O profeta interroga a Sião sobre a intensidade de seu pranto e a causa de sua aparente desolação, comparando-a com as dores de parto.
Explicação Histórica
O profeta usa perguntas retóricas para expressar espanto com a magnitude do pranto ('tão grande pranto'). A ausência de um 'rei' ou 'conselheiro' ('pereceu o teu conselheiro?') sugere a perda de liderança e orientação, deixando o povo vulnerável. A comparação com a dor de parto ('dor, como da que está de parto?') é uma metáfora vívida para um sofrimento agudo e transformador, que prenuncia um novo nascimento ou libertação.
Interpretação Doutrinária
Este versículo ilustra a soberania de Deus sobre as nações e as cidades, mesmo em tempos de aflição. Reflete a doutrina de que o sofrimento pode ser um meio pelo qual Deus purifica e prepara Seu povo para uma nova fase de Sua obra. A dor descrita prenuncia a redenção, que é central na fé cristã através de Cristo. Também aponta para a necessidade de fé e esperança em Deus, mesmo quando a liderança humana falha.
Aplicação Prática
Quando confrontados com sofrimentos intensos e perdas de direção, devemos nos voltar a Deus em busca de consolo e sabedoria.
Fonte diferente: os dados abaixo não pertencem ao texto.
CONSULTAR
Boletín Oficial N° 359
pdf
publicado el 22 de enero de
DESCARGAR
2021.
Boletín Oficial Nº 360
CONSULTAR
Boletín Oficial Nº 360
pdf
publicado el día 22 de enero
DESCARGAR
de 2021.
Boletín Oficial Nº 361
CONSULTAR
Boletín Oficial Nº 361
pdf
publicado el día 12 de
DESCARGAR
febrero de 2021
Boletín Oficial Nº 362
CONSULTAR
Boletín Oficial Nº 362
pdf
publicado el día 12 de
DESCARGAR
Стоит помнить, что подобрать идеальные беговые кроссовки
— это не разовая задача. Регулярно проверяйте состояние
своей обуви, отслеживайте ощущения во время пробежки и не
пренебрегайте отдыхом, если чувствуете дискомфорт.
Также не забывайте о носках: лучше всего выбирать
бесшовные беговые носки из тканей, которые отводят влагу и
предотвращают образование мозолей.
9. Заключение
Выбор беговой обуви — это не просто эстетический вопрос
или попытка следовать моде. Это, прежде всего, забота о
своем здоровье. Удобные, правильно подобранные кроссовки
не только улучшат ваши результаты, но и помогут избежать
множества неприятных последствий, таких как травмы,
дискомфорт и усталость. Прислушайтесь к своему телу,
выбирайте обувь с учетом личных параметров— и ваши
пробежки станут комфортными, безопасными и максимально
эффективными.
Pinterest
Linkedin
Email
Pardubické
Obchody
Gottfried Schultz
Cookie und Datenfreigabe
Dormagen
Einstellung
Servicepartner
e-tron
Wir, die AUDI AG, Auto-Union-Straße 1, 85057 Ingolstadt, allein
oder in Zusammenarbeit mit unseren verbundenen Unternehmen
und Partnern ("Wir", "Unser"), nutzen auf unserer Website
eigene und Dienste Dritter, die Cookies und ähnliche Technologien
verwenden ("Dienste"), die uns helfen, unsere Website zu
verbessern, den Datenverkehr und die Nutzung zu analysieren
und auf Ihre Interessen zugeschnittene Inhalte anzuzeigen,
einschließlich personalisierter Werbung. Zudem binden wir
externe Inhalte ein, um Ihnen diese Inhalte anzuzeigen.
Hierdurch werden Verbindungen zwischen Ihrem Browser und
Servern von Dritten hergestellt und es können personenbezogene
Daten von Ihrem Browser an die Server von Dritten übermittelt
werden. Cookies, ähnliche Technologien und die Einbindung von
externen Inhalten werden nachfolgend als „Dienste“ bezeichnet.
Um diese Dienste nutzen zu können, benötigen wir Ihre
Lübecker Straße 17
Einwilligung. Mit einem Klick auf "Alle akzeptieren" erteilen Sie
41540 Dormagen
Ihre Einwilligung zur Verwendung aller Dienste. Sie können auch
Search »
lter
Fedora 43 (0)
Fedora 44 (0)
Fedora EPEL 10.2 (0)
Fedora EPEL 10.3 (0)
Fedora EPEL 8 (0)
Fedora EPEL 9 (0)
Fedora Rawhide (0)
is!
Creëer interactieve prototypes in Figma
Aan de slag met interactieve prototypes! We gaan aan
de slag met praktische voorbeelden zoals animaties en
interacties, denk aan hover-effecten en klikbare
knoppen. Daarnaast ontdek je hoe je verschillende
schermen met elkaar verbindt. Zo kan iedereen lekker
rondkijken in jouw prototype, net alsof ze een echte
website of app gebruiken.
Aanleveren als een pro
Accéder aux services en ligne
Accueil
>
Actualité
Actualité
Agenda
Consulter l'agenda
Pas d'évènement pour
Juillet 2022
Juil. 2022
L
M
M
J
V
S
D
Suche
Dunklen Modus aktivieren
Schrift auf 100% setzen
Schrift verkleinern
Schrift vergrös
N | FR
Devemos entender que, mesmo em nossas dores mais profundas, Deus está no controle e pode usar o sofrimento para nos trazer a um novo estágio de crescimento espiritual e libertação, assim como as dores de parto resultam no nascimento de uma nova vida. Devemos clamar a Deus, confiando que Ele proverá a libertação.
Precauções de Leitura
Não interpretar o pranto de Sião como desespero absoluto sem esperança. As perguntas retóricas visam provocar reflexão e chamar a atenção para a intensidade do sofrimento, não para indicar que Deus abandonou Seu povo. A metáfora do parto não deve ser interpretada de forma literalista, mas como uma representação da gravidade e do caráter transformador do sofrimento que precede a libertação.